[Stored data]
---

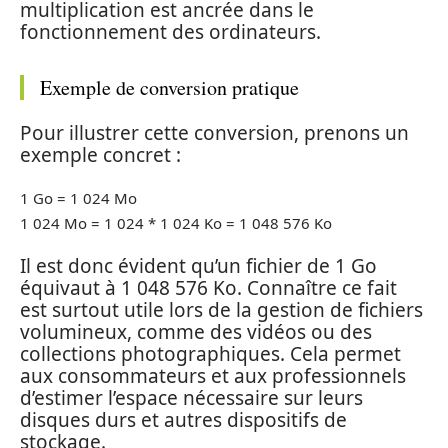
multiplication est ancrée dans le
fonctionnement des ordinateurs.
Exemple de conversion pratique
Pour illustrer cette conversion, prenons un
exemple concret :
1 Go = 1 024 Mo
1 024 Mo = 1 024 * 1 024 Ko = 1 048 576 Ko
Il est donc évident qu’un fichier de 1 Go
équivaut à 1 048 576 Ko. Connaître ce fait
est surtout utile lors de la gestion de fichiers
volumineux, comme des vidéos ou des
collections photographiques. Cela permet
aux consommateurs et aux professionnels
d’estimer l’espace nécessaire sur leurs
disques durs et autres dispositifs de
stockage.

---

Task item:
What lines in the records contain the word "conversion"? Return each one.

Exercise result:
Exemple de conversion pratique
Pour illustrer cette conversion, prenons un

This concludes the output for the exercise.